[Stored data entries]
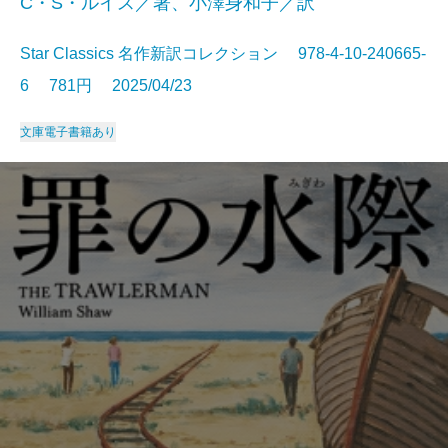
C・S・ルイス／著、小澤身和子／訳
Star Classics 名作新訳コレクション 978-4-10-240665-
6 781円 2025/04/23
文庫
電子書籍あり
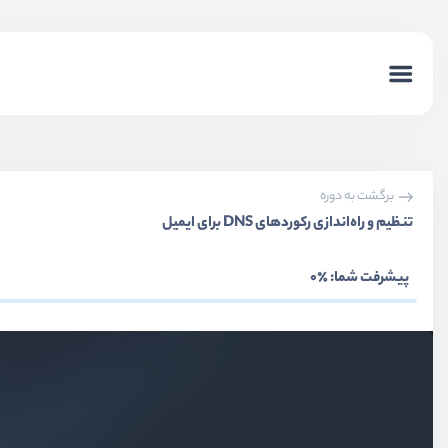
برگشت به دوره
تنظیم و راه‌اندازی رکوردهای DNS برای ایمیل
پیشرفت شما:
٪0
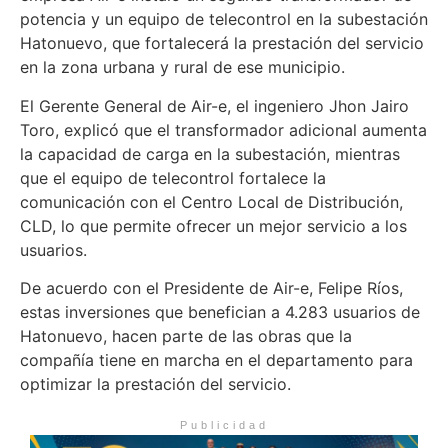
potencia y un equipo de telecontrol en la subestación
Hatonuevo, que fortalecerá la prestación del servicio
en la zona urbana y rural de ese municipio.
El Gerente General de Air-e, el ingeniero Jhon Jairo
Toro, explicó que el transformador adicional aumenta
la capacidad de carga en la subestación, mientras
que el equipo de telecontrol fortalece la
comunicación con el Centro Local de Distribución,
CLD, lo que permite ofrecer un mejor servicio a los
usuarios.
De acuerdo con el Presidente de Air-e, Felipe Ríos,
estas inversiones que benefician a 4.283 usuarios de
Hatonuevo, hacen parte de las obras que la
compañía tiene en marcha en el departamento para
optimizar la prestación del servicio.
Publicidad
...
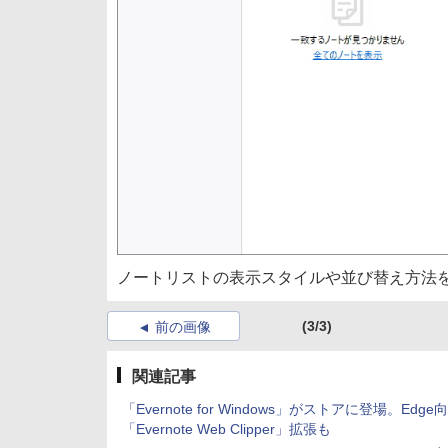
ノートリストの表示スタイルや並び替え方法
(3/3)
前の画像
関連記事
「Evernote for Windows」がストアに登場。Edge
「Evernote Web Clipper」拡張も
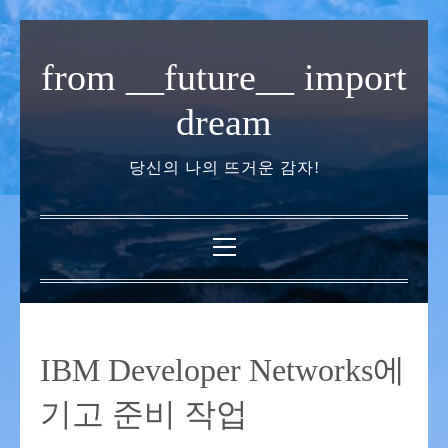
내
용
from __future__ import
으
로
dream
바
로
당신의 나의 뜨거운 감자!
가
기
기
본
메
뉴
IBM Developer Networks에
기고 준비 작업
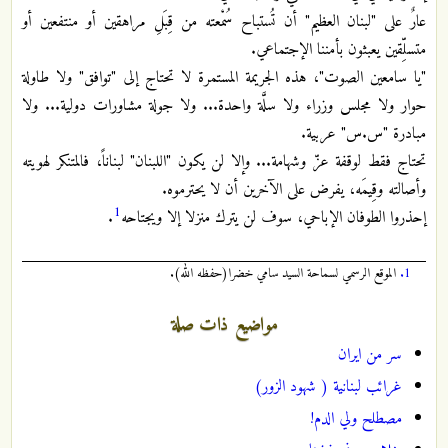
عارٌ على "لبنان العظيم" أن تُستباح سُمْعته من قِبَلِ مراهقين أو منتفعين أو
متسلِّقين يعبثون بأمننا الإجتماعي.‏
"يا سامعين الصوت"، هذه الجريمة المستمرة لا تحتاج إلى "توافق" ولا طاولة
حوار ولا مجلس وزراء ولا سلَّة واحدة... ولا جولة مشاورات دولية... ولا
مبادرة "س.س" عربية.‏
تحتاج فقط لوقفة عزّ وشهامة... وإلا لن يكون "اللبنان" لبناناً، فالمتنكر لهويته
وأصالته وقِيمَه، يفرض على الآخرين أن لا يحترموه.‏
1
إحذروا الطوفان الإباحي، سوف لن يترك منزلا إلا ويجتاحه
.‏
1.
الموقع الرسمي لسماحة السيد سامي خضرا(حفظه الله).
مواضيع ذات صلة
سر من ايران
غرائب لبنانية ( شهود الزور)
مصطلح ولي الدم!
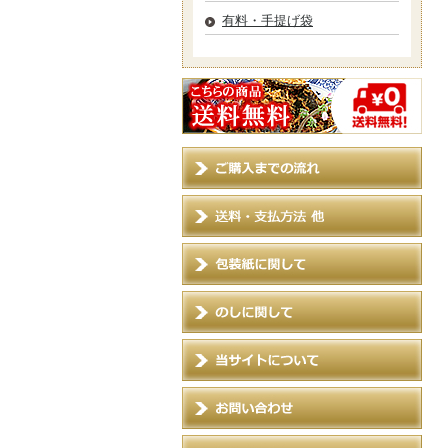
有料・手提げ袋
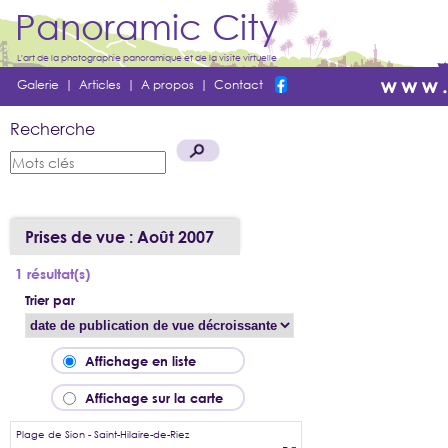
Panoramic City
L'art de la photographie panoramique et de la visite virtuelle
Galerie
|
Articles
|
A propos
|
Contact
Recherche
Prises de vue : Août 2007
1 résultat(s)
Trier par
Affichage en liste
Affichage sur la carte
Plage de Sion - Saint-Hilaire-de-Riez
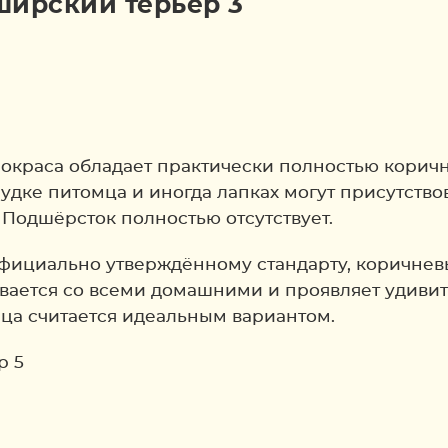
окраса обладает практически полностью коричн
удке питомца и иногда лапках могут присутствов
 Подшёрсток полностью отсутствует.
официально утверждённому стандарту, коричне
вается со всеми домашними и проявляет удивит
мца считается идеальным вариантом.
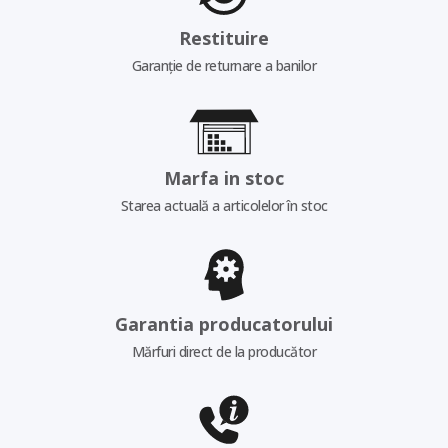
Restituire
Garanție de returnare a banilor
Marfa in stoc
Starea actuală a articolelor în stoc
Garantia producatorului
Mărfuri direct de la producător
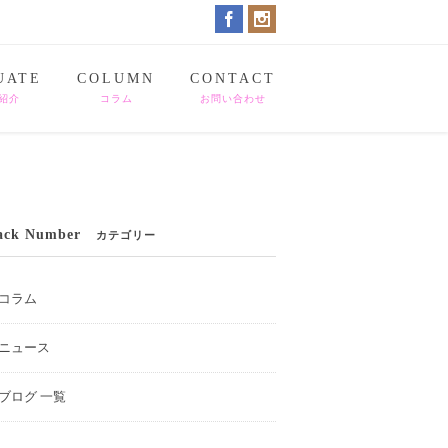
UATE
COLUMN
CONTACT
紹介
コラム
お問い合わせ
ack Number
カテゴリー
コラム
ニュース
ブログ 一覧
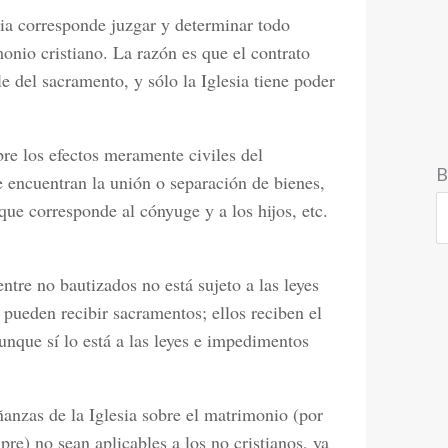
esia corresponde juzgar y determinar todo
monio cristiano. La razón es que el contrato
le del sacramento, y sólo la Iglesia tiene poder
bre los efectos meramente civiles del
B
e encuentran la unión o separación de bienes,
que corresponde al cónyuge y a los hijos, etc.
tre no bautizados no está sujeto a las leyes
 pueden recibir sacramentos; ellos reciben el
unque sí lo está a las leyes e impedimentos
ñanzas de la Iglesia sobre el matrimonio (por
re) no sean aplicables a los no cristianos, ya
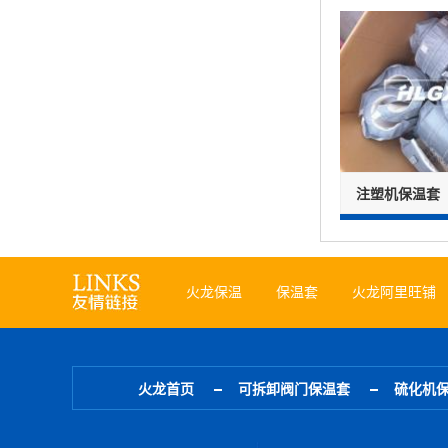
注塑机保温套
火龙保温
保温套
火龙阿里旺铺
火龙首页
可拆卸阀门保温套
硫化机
* * *
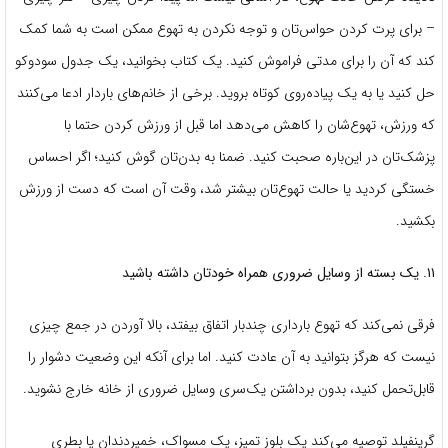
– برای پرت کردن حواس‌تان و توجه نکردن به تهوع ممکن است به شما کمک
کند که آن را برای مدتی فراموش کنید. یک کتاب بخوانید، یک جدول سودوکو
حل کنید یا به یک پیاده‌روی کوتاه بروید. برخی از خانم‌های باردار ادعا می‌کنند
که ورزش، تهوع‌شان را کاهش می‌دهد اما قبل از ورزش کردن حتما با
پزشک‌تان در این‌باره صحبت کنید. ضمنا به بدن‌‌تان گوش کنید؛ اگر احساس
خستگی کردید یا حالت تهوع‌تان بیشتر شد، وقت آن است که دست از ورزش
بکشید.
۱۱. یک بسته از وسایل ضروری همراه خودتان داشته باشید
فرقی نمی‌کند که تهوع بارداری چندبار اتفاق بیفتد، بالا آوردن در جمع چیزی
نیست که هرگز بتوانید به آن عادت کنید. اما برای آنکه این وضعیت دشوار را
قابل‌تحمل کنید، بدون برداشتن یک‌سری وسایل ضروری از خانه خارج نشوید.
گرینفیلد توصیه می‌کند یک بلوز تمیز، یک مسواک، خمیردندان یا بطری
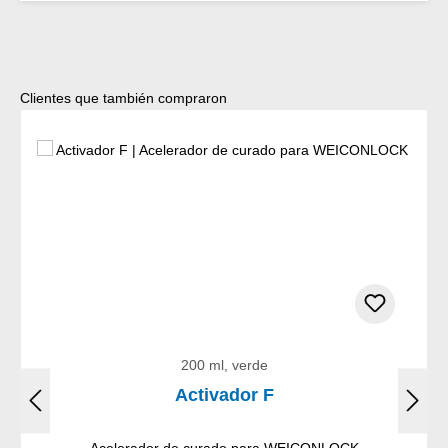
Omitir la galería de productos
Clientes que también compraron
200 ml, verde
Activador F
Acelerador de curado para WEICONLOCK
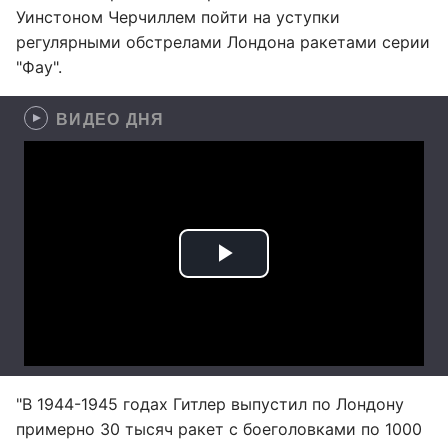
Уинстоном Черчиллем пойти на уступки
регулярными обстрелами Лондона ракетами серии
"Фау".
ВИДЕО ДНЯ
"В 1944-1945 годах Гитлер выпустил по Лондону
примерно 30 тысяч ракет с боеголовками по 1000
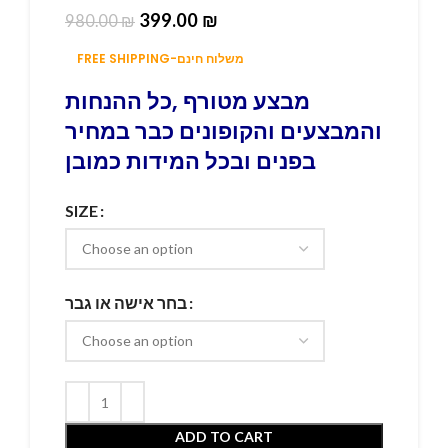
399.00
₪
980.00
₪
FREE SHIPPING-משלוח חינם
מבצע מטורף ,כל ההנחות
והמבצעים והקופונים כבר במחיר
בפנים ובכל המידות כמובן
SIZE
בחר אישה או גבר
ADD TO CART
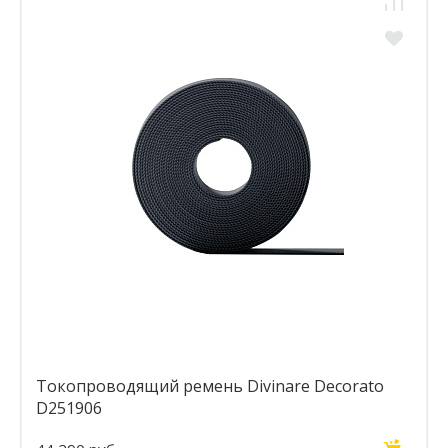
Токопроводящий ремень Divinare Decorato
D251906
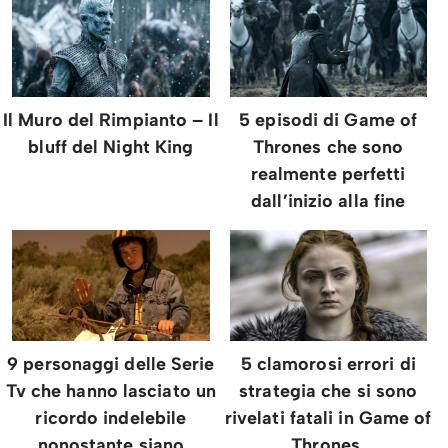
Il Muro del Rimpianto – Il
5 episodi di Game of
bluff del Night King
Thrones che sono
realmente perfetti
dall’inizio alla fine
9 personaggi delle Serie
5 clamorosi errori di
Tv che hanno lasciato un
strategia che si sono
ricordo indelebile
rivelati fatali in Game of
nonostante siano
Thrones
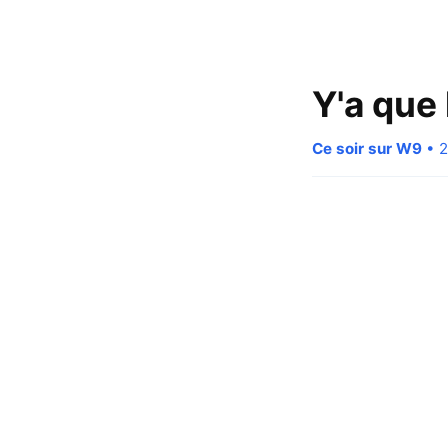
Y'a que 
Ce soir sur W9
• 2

**Activity**
Count the lines in the records that contain the word "ورزش", and give only that number.

**Answer for the task**
2